## Work request:
Go through the data below and copy each line where the word "Gendong" occurs.

## Transcribed page contents:
------------------------------------

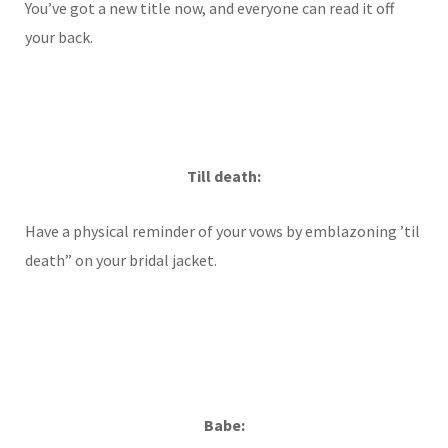
You’ve got a new title now, and everyone can read it off
your back.
Till death:
Have a physical reminder of your vows by emblazoning ’til
death” on your bridal jacket.
Babe:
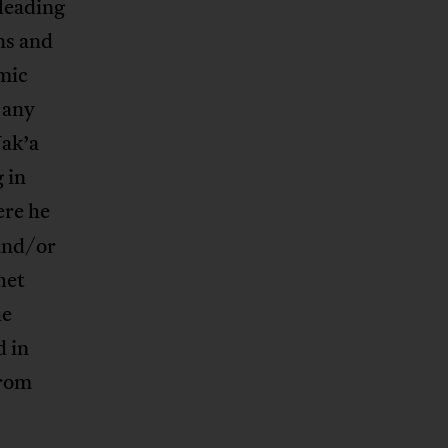
 leading
ns and
amic
o any
Wak’a
 in
ere he
and/or
het
he
 in
from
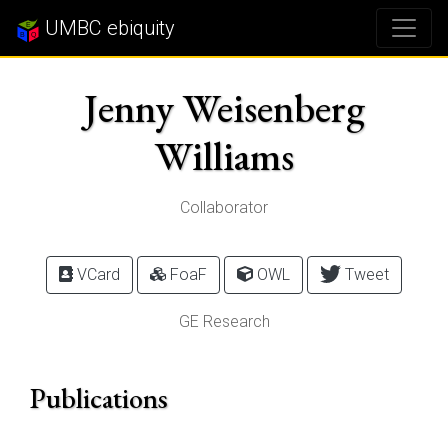
UMBC ebiquity
Jenny Weisenberg
Williams
Collaborator
VCard
FoaF
OWL
Tweet
GE Research
Publications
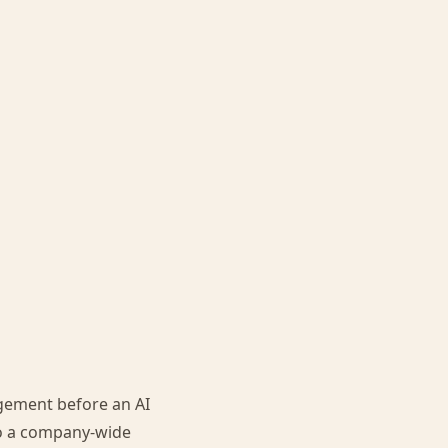
agement before an AI
to a company-wide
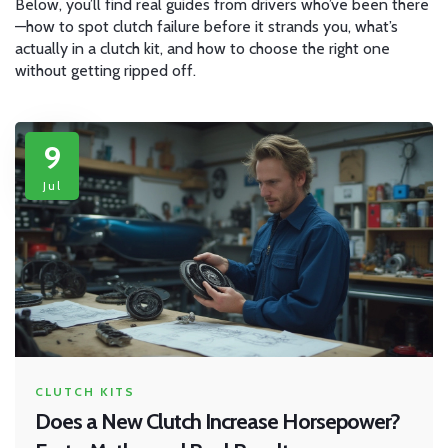
Below, you’ll find real guides from drivers who’ve been there
—how to spot clutch failure before it strands you, what’s
actually in a clutch kit, and how to choose the right one
without getting ripped off.
9
Jul
CLUTCH KITS
Does a New Clutch Increase Horsepower?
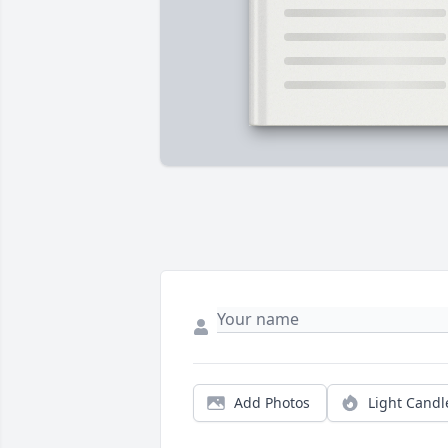
Add Photos
Light Candl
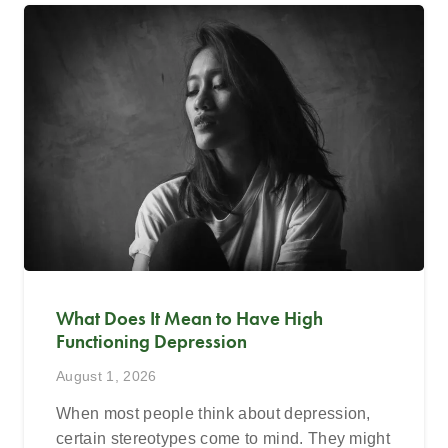
What Does It Mean to Have High
Functioning Depression
August 1, 2026
When most people think about depression,
certain stereotypes come to mind. They might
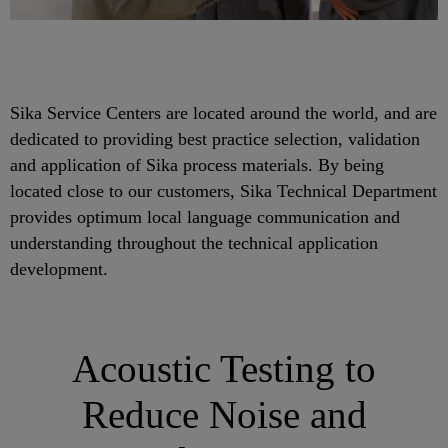
Sika Service Centers are located around the world, and are
dedicated to providing best practice selection, validation
and application of Sika process materials. By being
located close to our customers, Sika Technical Department
provides optimum local language communication and
understanding throughout the technical application
development.
Acoustic Testing to
Reduce Noise and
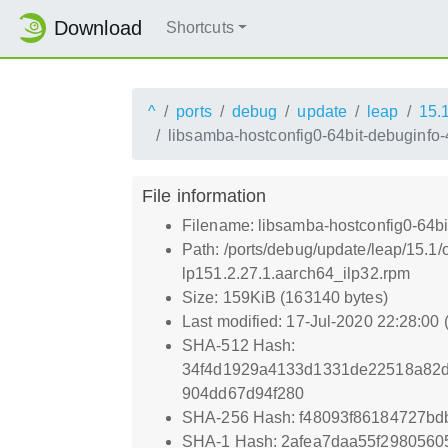
Download
Shortcuts
^
ports
debug
update
leap
15.
libsamba-hostconfig0-64bit-debuginfo
File information
Filename: libsamba-hostconfig0-64bi
Path: /ports/debug/update/leap/15.1
lp151.2.27.1.aarch64_ilp32.rpm
Size: 159KiB (163140 bytes)
Last modified: 17-Jul-2020 22:28:00
SHA-512 Hash:
34f4d1929a4133d1331de22518a82
904dd67d94f280
SHA-256 Hash: f48093f86184727b
SHA-1 Hash: 2afea7daa55f2980560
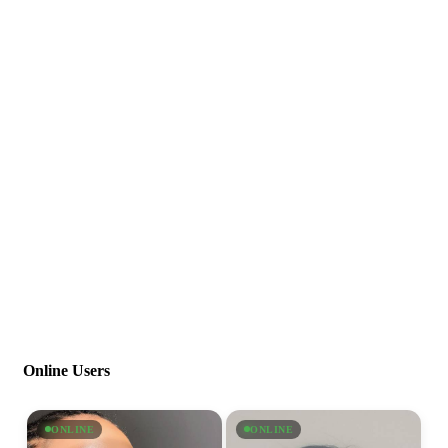
Online Users
ONLINE
ONLINE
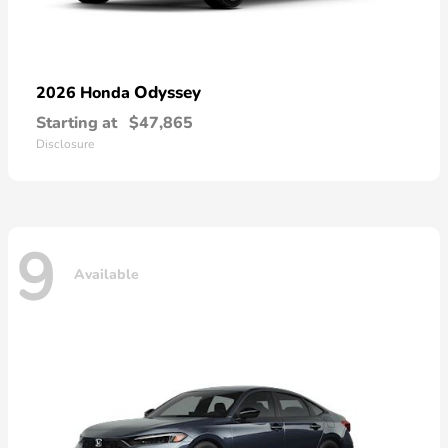
Odyssey
2026 Honda
Starting at
$47,865
Disclosure
9
Available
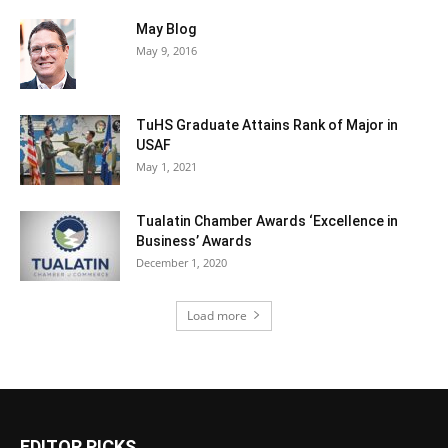
May Blog
May 9, 2016
TuHS Graduate Attains Rank of Major in
USAF
May 1, 2021
Tualatin Chamber Awards ‘Excellence in
Business’ Awards
December 1, 2020
Load more
EDITOR PICKS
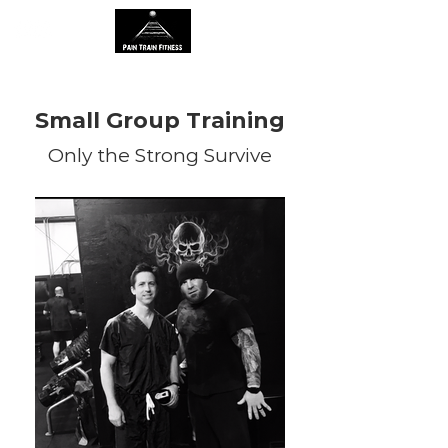
Small Group Training
Only the Strong Survive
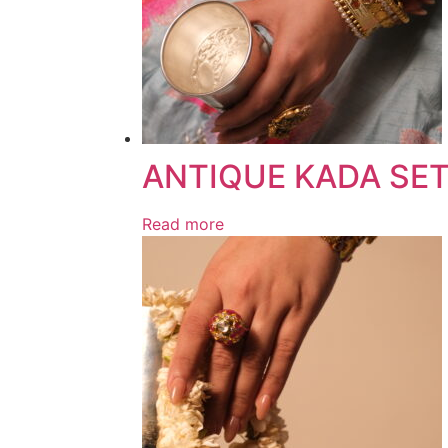
ANTIQUE KADA SE
Read more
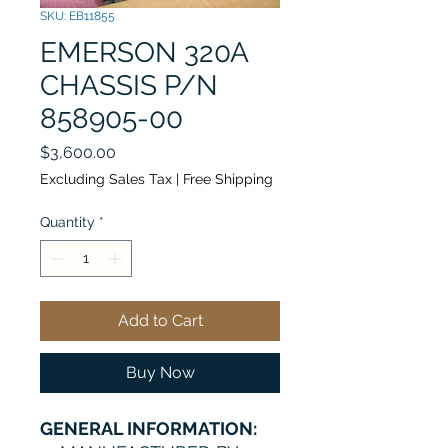
SKU: EB11855
EMERSON 320A
CHASSIS P/N
858905-00
Price
$3,600.00
Excluding Sales Tax
|
Free Shipping
Quantity
*
Add to Cart
Buy Now
GENERAL INFORMATION:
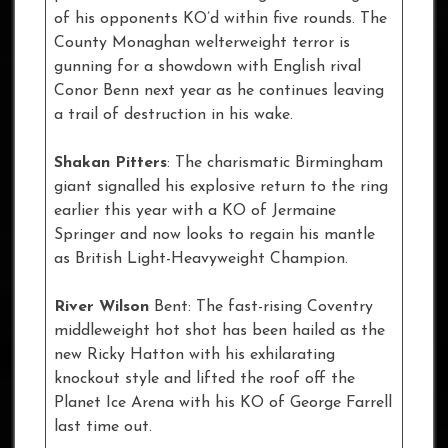
of his opponents KO’d within five rounds. The
County Monaghan welterweight terror is
gunning for a showdown with English rival
Conor Benn next year as he continues leaving
a trail of destruction in his wake.
Shakan Pitters
: The charismatic Birmingham
giant signalled his explosive return to the ring
earlier this year with a KO of Jermaine
Springer and now looks to regain his mantle
as British Light-Heavyweight Champion.
River Wilson
Bent: The fast-rising Coventry
middleweight hot shot has been hailed as the
new Ricky Hatton with his exhilarating
knockout style and lifted the roof off the
Planet Ice Arena with his KO of George Farrell
last time out.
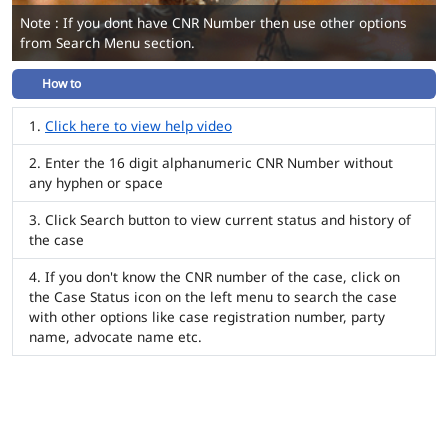
Note : If you dont have CNR Number then use other options
from Search Menu section.
How to
Click here to view help video
Enter the 16 digit alphanumeric CNR Number without
any hyphen or space
Click Search button to view current status and history of
the case
If you don't know the CNR number of the case, click on
the Case Status icon on the left menu to search the case
with other options like case registration number, party
name, advocate name etc.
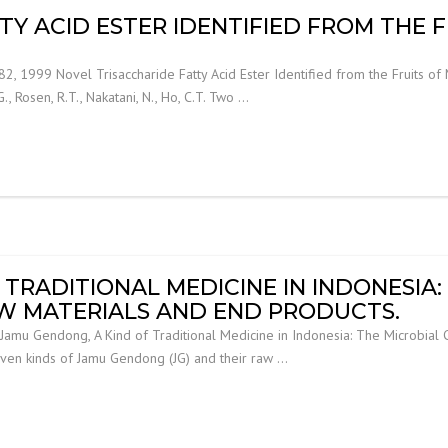
TY ACID ESTER IDENTIFIED FROM THE 
, 1999 Novel Trisaccharide Fatty Acid Ester Identified from the Fruits of Mor
G., Rosen, R.T., Nakatani, N., Ho, C.T. Two …
TRADITIONAL MEDICINE IN INDONESIA:
AW MATERIALS AND END PRODUCTS.
amu Gendong, A Kind of Traditional Medicine in Indonesia: The Microbial C
f seven kinds of Jamu Gendong (JG) and their raw …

------------------------------------

## Response area:
amu Gendong, A Kind of Traditional Medicine in Indonesia: The Microbial C
f seven kinds of Jamu Gendong (JG) and their raw …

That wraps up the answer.